EN 
DE From specification to validation
Authors: Arne Noyer, Padma Iyenghar, Elke Pulvermüller, Osnabrück University; Joachim Engelhardt, Jürgen Kreyßig, Ostfalia University of Applied Sciences; Jonas Diemer, Symtavision; Michael Uelschen, Osnabrück University of Applied Sciences
Contribution – Embedded Software Engineering Congress 2015
In embedded software engineering, timing requirements are among the most important non-functional requirements. Therefore, specialized tools are needed to analyze and validate the timing behavior of a realized embedded software system. Regardless, model-based software development continues to gain importance in order to manage the increasing complexity of embedded software. The Unified Modeling Language (UML) and Matlab/Simulink, among others, have become established as modeling languages. It is also possible to define timing behavior for model elements. Furthermore, it remains advantageous to manage requirements in specialized requirements management tools.

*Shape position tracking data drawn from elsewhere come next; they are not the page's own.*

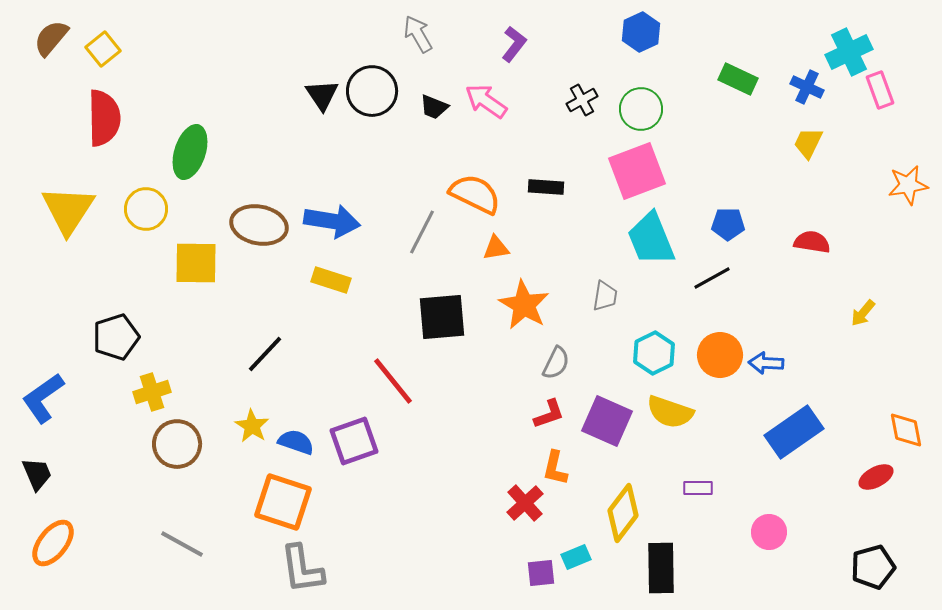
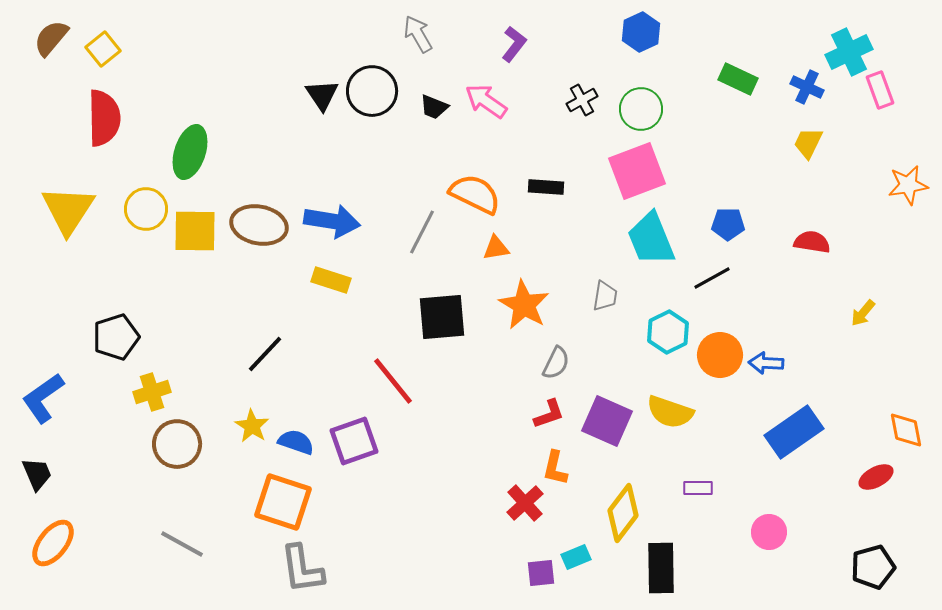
yellow square at (196, 263): moved 1 px left, 32 px up
cyan hexagon at (654, 353): moved 14 px right, 21 px up
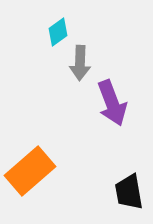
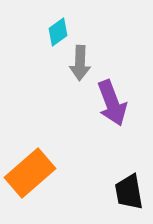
orange rectangle: moved 2 px down
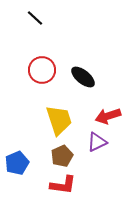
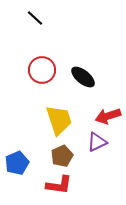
red L-shape: moved 4 px left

A workflow for integrating timing requirements from specification to validation is presented. This workflow bridges the gaps between the different design domains.
Introduction
Embedded systems are increasingly used for a variety of purposes. As a result, they must perform more and more functions, which are often interdependent. This leads to increasing complexity in the software development of such systems. A commonly used approach to manage this complexity is the use of model-based software development. Among other languages, the Unified Modeling Language (UML) [1] has become established as a standard. However, specifying requirements remains essential.
For requirements management, specialized tools such as DOORS [2] and Polarion [3] are typically used. Requirements relating to timing behavior can also be captured textually and/or through user-defined attributes. To ensure that requirements are considered throughout the entire software development process, requirements traceability is essential. This is the only way to guarantee that all requirements are implemented and that any changes to the requirements are analyzed to determine which corresponding model elements need to be adjusted (impact analysis).
Beyond simply capturing time requirements textually, these can also be further specified in models, for example, by directly defining the maximum execution time for a modeled operation. Furthermore, models can be used to model other aspects such as tasks with their period, priority, and execution times, as well as to assign operations to tasks. Specialized tools like SymTA/S [4] are used to model such properties, enabling the analysis and validation of software's timing behavior. However, timing properties can also be captured in other modeling languages such as UML. To ensure that such models are consistent with those in analysis tools, the traceability of elements is crucial. Data synchronization also plays an important role here.
The following example illustrates how requirements for timing behavior are synchronized with UML models and how timing properties are further described in UML and subsequently validated with an analysis tool.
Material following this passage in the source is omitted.